The pilasters which support the front, and the plinths under the windows, are all, as seen both from the outside and the interior, of polished grey granite, supplied from the Bessbrook Granite Company’s works, County Armagh.
The walls of the shop are all built of light cream coloured glazed bricks, diversified with bands of blue similarly glazed bricks in ornamental patterns, all supplied from Messrs. William Ingham and Son’s works, Wortley, Leeds. The beams and panelling of the ceiling are of pitch pine, highly varnished, and the shop counters, tables, and shelves being all of white marble, it will be seen that every portion of the shop not merely affords no surface capable of absorbing dirt or grease, but allows facilities for the application of water in every part by means of hose or otherwise.
The entrance is wide, so as to admit of a marble table in the centre, with room for the customers to pass on either side, the massive metal framework which supports the marble slabs of the tables being arranged to run with wheels on a tramway let into the floor down the middle of the shop, so that the whole can be easily moved back or forwards at convenience. All the other fittings and appurtenances of the shop, the galvanised iron bars with sliding hooks, rings, &c., for the support of the carcases, and the columns supporting the beams, are of a massive and appropriate character.

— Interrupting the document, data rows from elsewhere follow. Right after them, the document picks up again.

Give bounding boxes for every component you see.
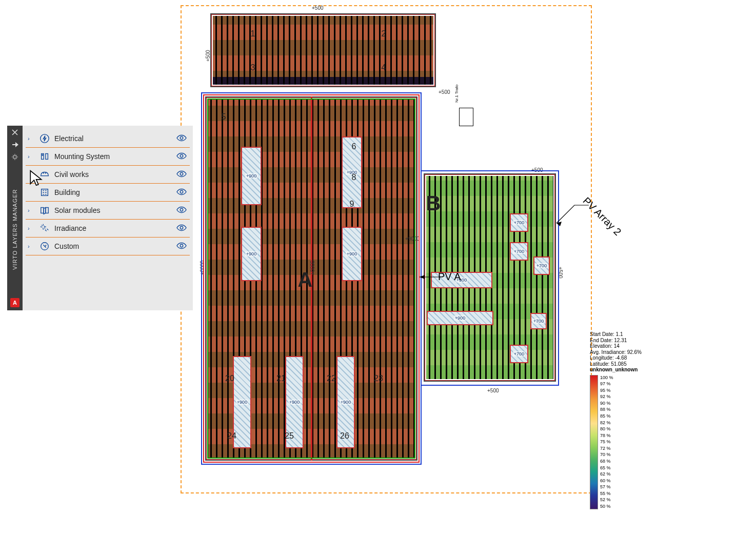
zone-number: 20 — [225, 374, 234, 383]
skylight: +900 — [427, 311, 493, 325]
layer-row-mounting[interactable]: › Mounting System — [26, 148, 190, 166]
skylight: +700 — [530, 313, 547, 329]
chevron-right-icon[interactable]: › — [28, 135, 35, 142]
chevron-right-icon[interactable]: › — [28, 207, 35, 213]
skylight: +700 — [510, 345, 528, 363]
bolt-circle-icon — [39, 133, 50, 144]
svg-point-9 — [180, 154, 183, 157]
callout-pv-a: PV A — [438, 271, 461, 283]
svg-rect-11 — [42, 189, 48, 196]
eye-icon[interactable] — [176, 224, 188, 233]
dim-top-left: +500 — [205, 50, 211, 62]
svg-rect-7 — [46, 154, 48, 160]
zone-number: 2 — [382, 29, 386, 38]
zone-number: 6 — [352, 142, 356, 151]
transformer-symbol[interactable] — [459, 108, 473, 126]
svg-marker-2 — [12, 142, 18, 147]
section-label-B: B — [426, 192, 441, 215]
skylight: +900 — [241, 147, 262, 205]
zone-number: 22 — [327, 374, 336, 383]
dim-rroof-top: +500 — [531, 167, 543, 173]
palette-titlebar[interactable]: VIRTO LAYERS MANAGER A — [7, 126, 23, 310]
layer-name: Custom — [54, 242, 172, 250]
layer-name: Civil works — [54, 170, 172, 179]
skylight: +900 — [241, 227, 262, 281]
layer-row-electrical[interactable]: › Electrical — [26, 130, 190, 148]
zone-number: 4 — [382, 63, 386, 72]
chevron-right-icon[interactable]: › — [28, 225, 35, 231]
pv-array-top[interactable] — [210, 13, 436, 87]
zone-number: 25 — [285, 431, 294, 441]
dim-right-top: +500 — [439, 89, 450, 95]
colorbar-ticks: 100 %97 % 95 %92 % 90 %88 % 85 %82 % 80 … — [600, 375, 613, 509]
dim-mid-main: +8000 — [310, 261, 315, 275]
colorbar — [590, 375, 598, 509]
skylight: +900 — [342, 227, 362, 281]
eye-icon[interactable] — [176, 170, 188, 179]
layers-manager-palette[interactable]: VIRTO LAYERS MANAGER A › Electrical › Mo… — [7, 126, 193, 310]
svg-rect-14 — [46, 208, 48, 213]
zone-number: 26 — [340, 431, 349, 441]
svg-point-3 — [13, 155, 16, 159]
close-icon[interactable] — [11, 129, 18, 136]
skylight: +700 — [533, 256, 550, 275]
sun-arrows-icon — [39, 223, 50, 234]
eye-icon[interactable] — [176, 152, 188, 161]
eye-icon[interactable] — [176, 206, 188, 215]
dim-right-main: +9000 — [405, 236, 420, 242]
svg-point-10 — [180, 172, 183, 175]
layer-row-irradiance[interactable]: › Irradiance — [26, 220, 190, 238]
building-icon — [39, 187, 50, 198]
callout-pv-array-2: PV Array 2 — [589, 195, 638, 207]
zone-number: 21 — [276, 374, 286, 383]
svg-marker-0 — [556, 222, 562, 226]
panels-icon — [39, 205, 50, 216]
pin-icon[interactable] — [11, 141, 18, 148]
zone-number: 3 — [251, 63, 255, 72]
legend-colorbar: 100 %97 % 95 %92 % 90 %88 % 85 %82 % 80 … — [590, 375, 744, 509]
zone-number: 24 — [227, 431, 236, 441]
gear-icon[interactable] — [11, 153, 18, 161]
dim-left-main: +8000 — [200, 261, 205, 275]
layer-name: Mounting System — [54, 152, 172, 161]
eye-icon[interactable] — [176, 242, 188, 251]
skylight: +700 — [510, 213, 528, 232]
legend-meta: Start Date: 1.1 End Date: 12.31 Elevatio… — [590, 331, 744, 373]
svg-point-20 — [180, 244, 183, 247]
layer-name: Building — [54, 188, 172, 196]
zone-number: 5 — [222, 112, 226, 122]
svg-point-16 — [180, 208, 183, 211]
eye-icon[interactable] — [176, 188, 188, 197]
layer-row-solar[interactable]: › Solar modules — [26, 202, 190, 220]
svg-point-18 — [180, 226, 183, 229]
layer-name: Solar modules — [54, 206, 172, 214]
dim-top: +500 — [312, 5, 324, 11]
zone-number: 9 — [350, 200, 354, 209]
layer-row-custom[interactable]: › Custom — [26, 238, 190, 255]
svg-point-4 — [41, 134, 49, 143]
layer-row-building[interactable]: › Building — [26, 184, 190, 202]
svg-point-8 — [42, 154, 43, 155]
layer-name: Electrical — [54, 134, 172, 143]
zone-number: 1 — [251, 29, 255, 38]
svg-point-5 — [180, 136, 183, 139]
transformer-label: Nr.1 Trafo — [454, 85, 459, 103]
chevron-right-icon[interactable]: › — [28, 153, 35, 160]
zone-number: 8 — [352, 173, 356, 182]
zone-number: 23 — [374, 374, 383, 383]
svg-rect-13 — [41, 208, 44, 213]
skylight: +700 — [510, 242, 528, 261]
wrench-gear-icon — [39, 241, 50, 252]
mouse-cursor-icon — [28, 169, 46, 187]
svg-point-17 — [42, 226, 45, 228]
eye-icon[interactable] — [176, 134, 188, 143]
dim-rroof-right: +500 — [558, 267, 563, 279]
chevron-right-icon[interactable]: › — [28, 243, 35, 249]
irradiance-legend: Start Date: 1.1 End Date: 12.31 Elevatio… — [590, 331, 744, 509]
app-badge: A — [10, 298, 19, 307]
layer-row-civil[interactable]: › Civil works — [26, 166, 190, 184]
mounting-icon — [39, 151, 50, 162]
palette-title: VIRTO LAYERS MANAGER — [12, 166, 18, 293]
layers-list: › Electrical › Mounting System › Civil w… — [23, 126, 193, 310]
dim-rroof-bot: +500 — [487, 388, 499, 393]
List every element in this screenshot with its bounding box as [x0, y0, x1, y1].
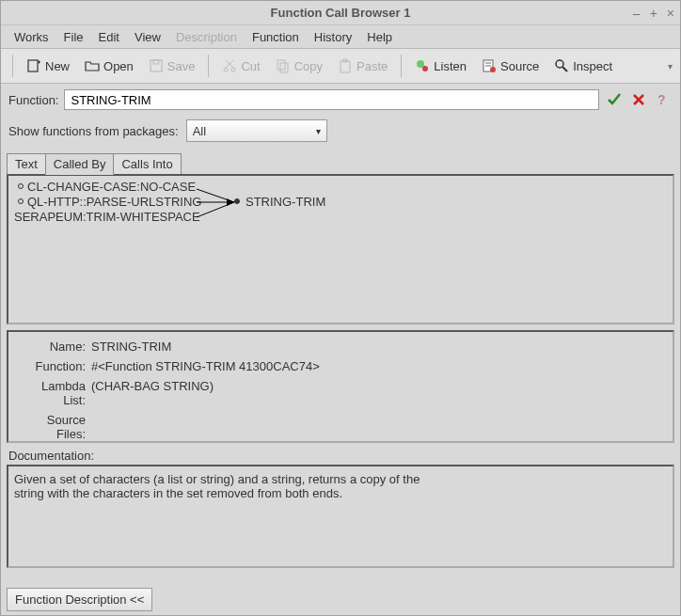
menu-function[interactable]: Function — [246, 28, 305, 46]
lambda-value: (CHAR-BAG STRING) — [91, 379, 214, 407]
cancel-button[interactable] — [629, 90, 648, 109]
chevron-down-icon: ▾ — [316, 126, 321, 136]
function-obj-label: Function: — [16, 359, 91, 373]
svg-rect-11 — [340, 61, 350, 72]
listen-icon — [415, 58, 430, 73]
svg-point-6 — [231, 68, 235, 71]
menu-view[interactable]: View — [129, 28, 166, 46]
svg-text:?: ? — [657, 92, 666, 107]
documentation-panel: Given a set of characters (a list or str… — [7, 465, 674, 568]
svg-rect-10 — [280, 63, 288, 72]
listen-button[interactable]: Listen — [409, 55, 472, 77]
menu-description: Description — [170, 28, 243, 46]
confirm-button[interactable] — [605, 90, 624, 109]
inspect-icon — [554, 58, 569, 73]
svg-point-14 — [422, 66, 428, 71]
help-icon: ? — [656, 92, 671, 107]
svg-marker-25 — [227, 198, 234, 206]
packages-value: All — [193, 124, 206, 138]
titlebar: Function Call Browser 1 – + × — [1, 1, 680, 25]
paste-icon — [338, 58, 353, 73]
tab-called-by[interactable]: Called By — [45, 153, 115, 175]
name-label: Name: — [16, 340, 91, 354]
inspect-button[interactable]: Inspect — [548, 55, 618, 77]
new-button[interactable]: New — [21, 55, 75, 77]
maximize-icon[interactable]: + — [650, 6, 657, 21]
function-label: Function: — [8, 93, 58, 107]
function-input[interactable] — [64, 89, 599, 110]
toolbar-overflow-icon[interactable]: ▾ — [668, 61, 673, 71]
packages-select[interactable]: All ▾ — [186, 119, 327, 142]
toolbar: New Open Save Cut Copy Paste Listen — [1, 48, 680, 84]
function-row: Function: ? — [1, 84, 680, 116]
packages-label: Show functions from packages: — [8, 124, 179, 138]
svg-rect-0 — [28, 60, 38, 71]
tabs: Text Called By Calls Into — [1, 146, 680, 175]
new-icon — [26, 58, 41, 73]
bottom-bar: Function Description << — [1, 584, 680, 615]
svg-point-18 — [490, 67, 496, 72]
menu-works[interactable]: Works — [8, 28, 55, 46]
help-button[interactable]: ? — [654, 90, 673, 109]
save-icon — [149, 58, 164, 73]
source-button[interactable]: Source — [476, 55, 545, 77]
svg-point-13 — [417, 60, 424, 68]
open-icon — [85, 58, 100, 73]
svg-rect-9 — [277, 60, 285, 70]
call-graph-panel: CL-CHANGE-CASE:NO-CASE QL-HTTP::PARSE-UR… — [7, 174, 674, 324]
graph-edges — [8, 176, 673, 323]
function-obj-value: #<Function STRING-TRIM 41300CAC74> — [91, 359, 320, 373]
source-label: Source Files: — [16, 413, 91, 441]
tab-calls-into[interactable]: Calls Into — [113, 153, 181, 175]
source-icon — [482, 58, 497, 73]
svg-point-19 — [556, 60, 563, 68]
copy-icon — [276, 58, 291, 73]
name-value: STRING-TRIM — [91, 340, 171, 354]
minimize-icon[interactable]: – — [633, 6, 641, 21]
svg-rect-3 — [150, 60, 162, 71]
details-panel: Name: STRING-TRIM Function: #<Function S… — [7, 330, 674, 443]
window-controls: – + × — [633, 1, 674, 24]
close-icon[interactable]: × — [667, 6, 674, 21]
menu-edit[interactable]: Edit — [93, 28, 125, 46]
menubar: Works File Edit View Description Functio… — [1, 25, 680, 48]
lambda-label: Lambda List: — [16, 379, 91, 407]
documentation-text: Given a set of characters (a list or str… — [14, 472, 428, 500]
save-button: Save — [143, 55, 201, 77]
function-description-button[interactable]: Function Description << — [7, 588, 152, 611]
packages-row: Show functions from packages: All ▾ — [1, 116, 680, 146]
check-icon — [607, 92, 622, 107]
cut-button: Cut — [216, 55, 265, 77]
paste-button: Paste — [332, 55, 393, 77]
documentation-label: Documentation: — [1, 449, 680, 465]
tab-text[interactable]: Text — [7, 153, 46, 175]
window-title: Function Call Browser 1 — [271, 6, 411, 20]
window: Function Call Browser 1 – + × Works File… — [0, 0, 681, 616]
cut-icon — [222, 58, 237, 73]
menu-history[interactable]: History — [309, 28, 357, 46]
menu-file[interactable]: File — [58, 28, 89, 46]
open-button[interactable]: Open — [79, 55, 139, 77]
svg-line-20 — [562, 67, 567, 71]
copy-button: Copy — [270, 55, 328, 77]
x-icon — [631, 92, 646, 107]
menu-help[interactable]: Help — [361, 28, 398, 46]
svg-point-5 — [224, 68, 228, 71]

The entrance is closed by revolving shutters at night, or when necessary, pierced for ventilation. Portion of the front above the polished granite work is executed in Dungannon stone, for the window-dressings, cornices, string courses, &c., the spaces between being filled with dark-red glazed bricks from Messrs. Ingham and Sons, of Wortley, relieved with bands and panels of dark-brown Faiénce ware, supplied by Messrs. Wilcock and Co., of Burmantofts, near Leeds. The introduction of these glazed bricks and Faiénce ware are, we believe, almost a novelty on this side of the Channel, but from their bright, clear appearance, their weather and smoke-resisting preperties and durability, are pointed out as being well qualified to fill an important place in the street architecture of the future. They can at any time be cleaned by use of hose and town water from the mains.
The stairs to the upper part of the premises, which lead from Corn Market, are very easy and substantial, formed in oak and mahogany. The rooms are well lighted and lofty, and have every convenience that could be desired in the way of lavatories, &c., well lighted and ventilated.
The contractor for the works generally was Mr. William McCammond, of Duncairn street; the architects being Messrs. Thomas Jackson and Son, of Plough Buildings, Corn Market.”